Coyle v. Dreyfous

148 A. 840 | Pa. | 1929

Argued December 2, 1929. This is an appeal from the refusal by the court below to enter judgment for want of a sufficient affidavit of defense.

Plaintiffs alleged in their statement of claim that, on August 4, 1925, they and defendant "entered into a written option agreement," under which the former gave the latter a right to acquire certain real estate in Florida at a named price, on specified terms; that, subsequently, *520 the original agreement was modified so that, in addition to a sum already paid on the proposed purchase, defendant was to make further payments as follows: $22,500 on or before October 3, 1925; and, if the payment of $22,500 was made on the named date, then the option should continue to a subsequent fixed date, when a further sum of $22,500 was to be paid. In the event of nonpayment of these installments or either of them, the option was "automatically __________ cancelled and annulled." Plaintiffs averred that a warranty deed was to be given by them to defendant, and the latter was to execute a mortgage securing promissory notes, for the balance of the purchase money, and to deliver these instruments to plaintiff. The statement of claim further averred that plaintiffs delivered their warranty deed, not to defendant, but to "one Jules D. Jenkins, straw party and duly authorized agent of said defendant," adding that "it was never actually contemplated between the parties that said __________ Jenkins was __________ [to] pay the purchase price"; that "plaintiffs at all times looked to the defendant to pay the same, and it was understood that __________ defendant was the real obligor." Finally, that defendant had "refused to execute and deliver the said mortgage and notes and __________ to pay plaintiffs the $67,500," being the amount of the mortgage and notes; hence the present suit to recover that amount with interest. At this point it may be noted that the last above quoted averment is not that the understanding referred to therein was mutual; so far as the averment goes, it may have been on plaintiff's part alone.

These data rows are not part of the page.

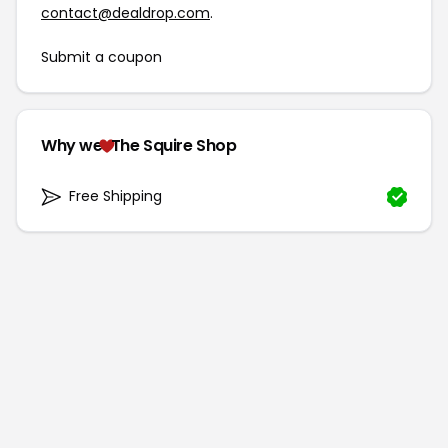
contact@dealdrop.com
.
Submit a coupon
Why we
The Squire Shop
Free Shipping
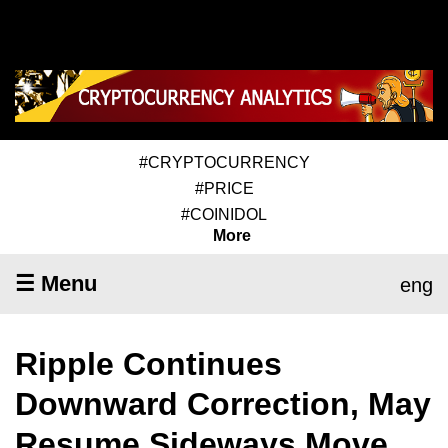
#CRYPTOCURRENCY
#PRICE
#COINIDOL
More
☰ Menu
eng
Ripple Continues
Downward Correction, May
Resume Sideways Move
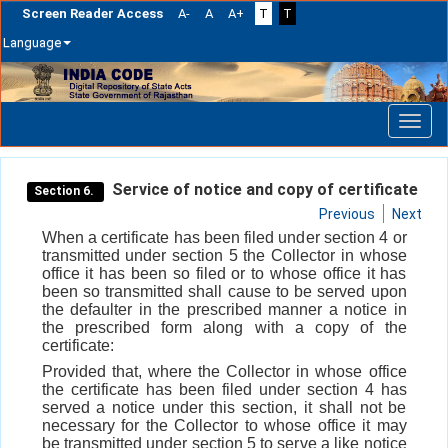
Screen Reader Access
A-
A
A+
T
T
Language
Skip
navigation
Service of notice and copy of certificate
Section 6.
Previous
Next
When a certificate has been filed under section 4 or
transmitted under section 5 the Collector in whose
office it has been so filed or to whose office it has
been so transmitted shall cause to be served upon
the defaulter in the prescribed manner a notice in
the prescribed form along with a copy of the
certificate:
Provided that, where the Collector in whose office
the certificate has been filed under section 4 has
served a notice under this section, it shall not be
necessary for the Collector to whose office it may
be transmitted under section 5 to serve a like notice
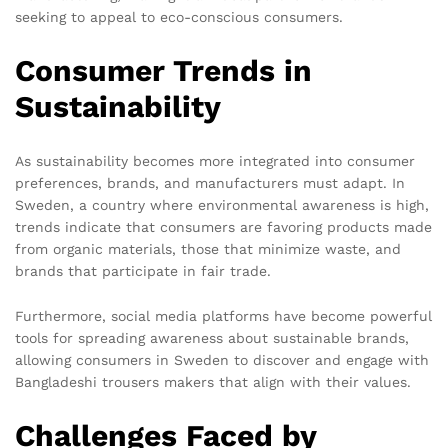
seeking to appeal to eco-conscious consumers.
Consumer Trends in
Sustainability
As sustainability becomes more integrated into consumer
preferences, brands, and manufacturers must adapt. In
Sweden, a country where environmental awareness is high,
trends indicate that consumers are favoring products made
from organic materials, those that minimize waste, and
brands that participate in fair trade.
Furthermore, social media platforms have become powerful
tools for spreading awareness about sustainable brands,
allowing consumers in Sweden to discover and engage with
Bangladeshi trousers makers that align with their values.
Challenges Faced by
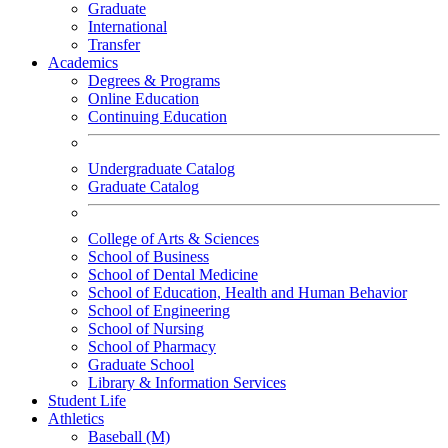
Graduate
International
Transfer
Academics
Degrees & Programs
Online Education
Continuing Education
Undergraduate Catalog
Graduate Catalog
College of Arts & Sciences
School of Business
School of Dental Medicine
School of Education, Health and Human Behavior
School of Engineering
School of Nursing
School of Pharmacy
Graduate School
Library & Information Services
Student Life
Athletics
Baseball (M)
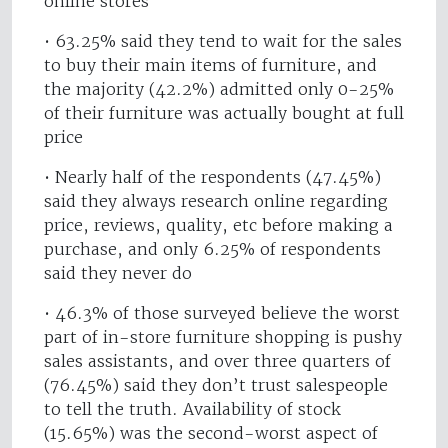
online stores
• 63.25% said they tend to wait for the sales
to buy their main items of furniture, and
the majority (42.2%) admitted only 0-25%
of their furniture was actually bought at full
price
• Nearly half of the respondents (47.45%)
said they always research online regarding
price, reviews, quality, etc before making a
purchase, and only 6.25% of respondents
said they never do
• 46.3% of those surveyed believe the worst
part of in-store furniture shopping is pushy
sales assistants, and over three quarters of
(76.45%) said they don’t trust salespeople
to tell the truth. Availability of stock
(15.65%) was the second-worst aspect of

The affidavit of defense, after admitting the making and extension of the option agreement, and the delivery of the deed to Jenkins, denies that Jenkins was defendant's "agent." Defendant avers in his affidavit that, when the final $22,500 payment became due on November 3, 1925, he "refused to exercise the option" unless a warranty deed was executed conveying title to said Jenkins, and that, on November 4, 1925, being the day *521 after the expiration of the option, plaintiff, instead of retaining the payments theretofore made and treating the option as cancelled, acceded to defendant's terms for modification thereof, whereby Jenkins, instead of defendant, became the mortgagor and the maker of the notes, for the balance of the consideration above the $22,500, which last mentioned sum defendant paid on November 4, 1925; and that, pursuant to this modification of the option, the deed was delivered to Jenkins, and he delivered the mortgage and notes to plaintiffs, immediately thereafter conveying the property, subject to such mortgage, to defendant.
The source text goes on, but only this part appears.